_Work item:_
Your reply should consist only of the lines from the one holding "Abonnez-vous à notre infolettre" to the last line of the data below, written out exactly and without pictures.
====== The input ======
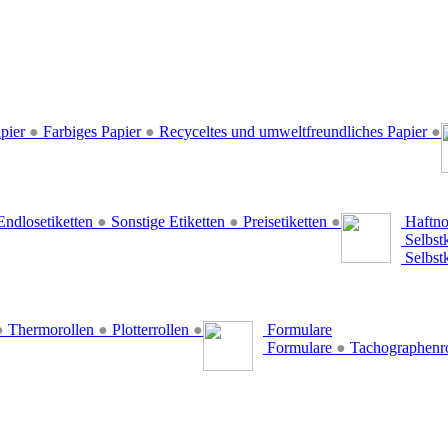
pier
●
Farbiges Papier
●
Recyceltes und umweltfreundliches Papier
●
ndlosetiketten
●
Sonstige Etiketten
●
Preisetiketten
●
Haftno
Selbst
Selbst
●
Thermorollen
●
Plotterrollen
●
Formulare
Formulare
●
Tachographenr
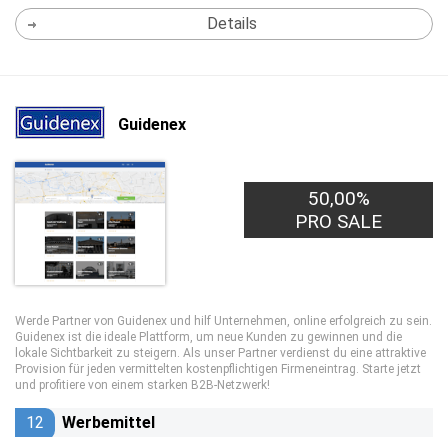
Details
Guidenex
50,00%
PRO SALE
Werde Partner von Guidenex und hilf Unternehmen, online erfolgreich zu sein.
Guidenex ist die ideale Plattform, um neue Kunden zu gewinnen und die
lokale Sichtbarkeit zu steigern. Als unser Partner verdienst du eine attraktive
Provision für jeden vermittelten kostenpflichtigen Firmeneintrag. Starte jetzt
und profitiere von einem starken B2B-Netzwerk!
12
Werbemittel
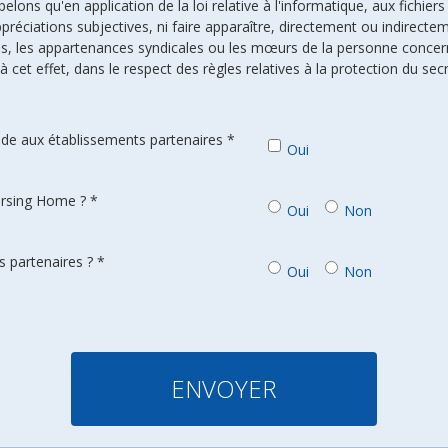
ons qu'en application de la loi relative à l'informatique, aux fichiers
préciations subjectives, ni faire apparaître, directement ou indirectem
uses, les appartenances syndicales ou les mœurs de la personne conce
à cet effet, dans le respect des règles relatives à la protection du sec
de aux établissements partenaires *
Oui
ursing Home ? *
Oui
Non
 partenaires ? *
Oui
Non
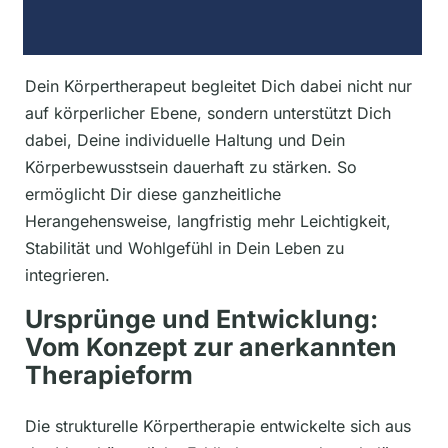
Dein Körpertherapeut begleitet Dich dabei nicht nur
auf körperlicher Ebene, sondern unterstützt Dich
dabei, Deine individuelle Haltung und Dein
Körperbewusstsein dauerhaft zu stärken. So
ermöglicht Dir diese ganzheitliche
Herangehensweise, langfristig mehr Leichtigkeit,
Stabilität und Wohlgefühl in Dein Leben zu
integrieren.
Ursprünge und Entwicklung:
Vom Konzept zur anerkannten
Therapieform
Die strukturelle Körpertherapie entwickelte sich aus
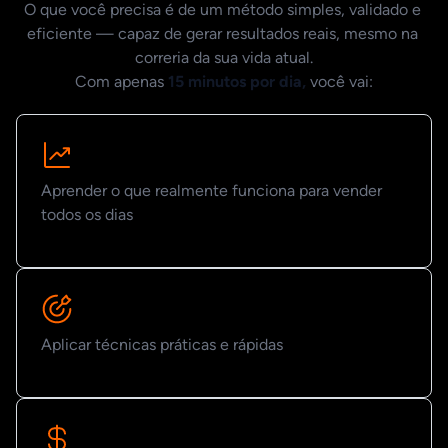
O que você precisa é de um método simples, validado e 
eficiente — capaz de gerar resultados reais, mesmo na 
correria da sua vida atual.

Com apenas 
15 minutos por dia,
 você vai:
Aprender o que realmente funciona para vender
todos os dias
Aplicar técnicas práticas e rápidas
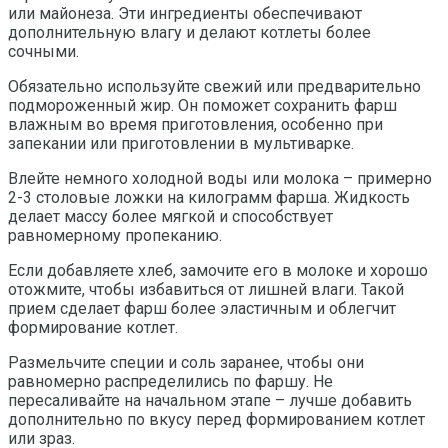
или майонеза. Эти ингредиенты обеспечивают
дополнительную влагу и делают котлеты более
сочными.
Обязательно используйте свежий или предварительно
подмороженный жир. Он поможет сохранить фарш
влажным во время приготовления, особенно при
запекании или приготовлении в мультиварке.
Влейте немного холодной воды или молока – примерно
2-3 столовые ложки на килограмм фарша. Жидкость
делает массу более мягкой и способствует
равномерному пропеканию.
Если добавляете хлеб, замочите его в молоке и хорошо
отожмите, чтобы избавиться от лишней влаги. Такой
прием сделает фарш более эластичным и облегчит
формирование котлет.
Размельчите специи и соль заранее, чтобы они
равномерно распределились по фаршу. Не
пересаливайте на начальном этапе – лучше добавить
дополнительно по вкусу перед формированием котлет
или зраз.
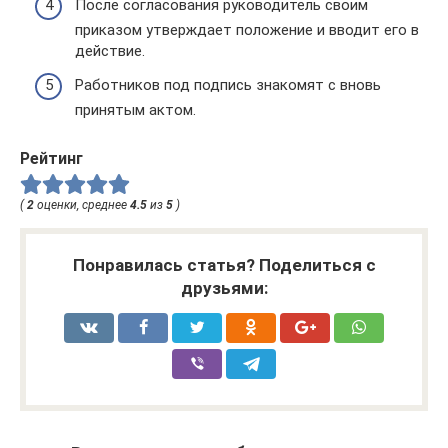
После согласования руководитель своим
приказом утверждает положение и вводит его в
действие.
Работников под подпись знакомят с вновь
принятым актом.
Рейтинг
(
2
оценки, среднее
4.5
из
5
)
Понравилась статья? Поделиться с
друзьями:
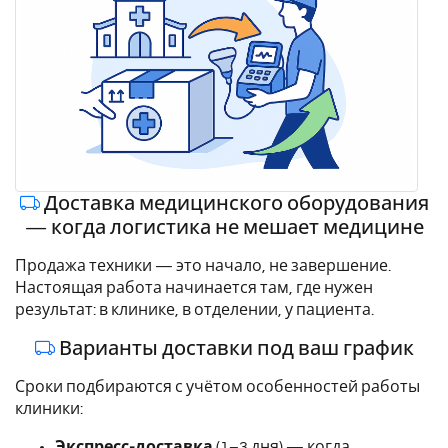
Доставка медицинского оборудования
— когда логистика не мешает медицине
Продажа техники — это начало, не завершение.
Настоящая работа начинается там, где нужен
результат: в клинике, в отделении, у пациента.
Варианты доставки под ваш график
Сроки подбираются с учётом особенностей работы
клиники:
Экспресс-доставка
(1–3 дня) — когда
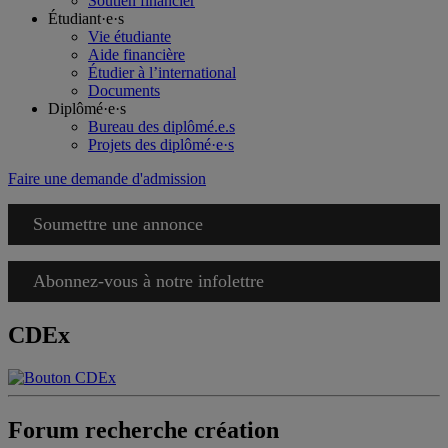
Soutien financier
Étudiant·e·s
Vie étudiante
Aide financière
Étudier à l’international
Documents
Diplômé·e·s
Bureau des diplômé.e.s
Projets des diplômé·e·s
Faire une demande d'admission
Soumettre une annonce
Abonnez-vous à notre infolettre
CDEx
Forum recherche création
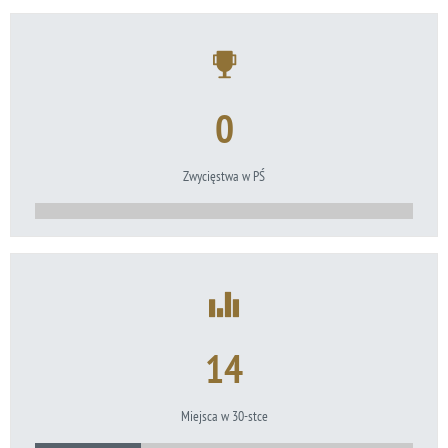
0
Zwycięstwa w PŚ
14
Miejsca w 30-stce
======
_Completed exercise:_
Abonnez-vous à notre infolettre
CDEx
Forum recherche création
0
Zwycięstwa w PŚ
14
Miejsca w 30-stce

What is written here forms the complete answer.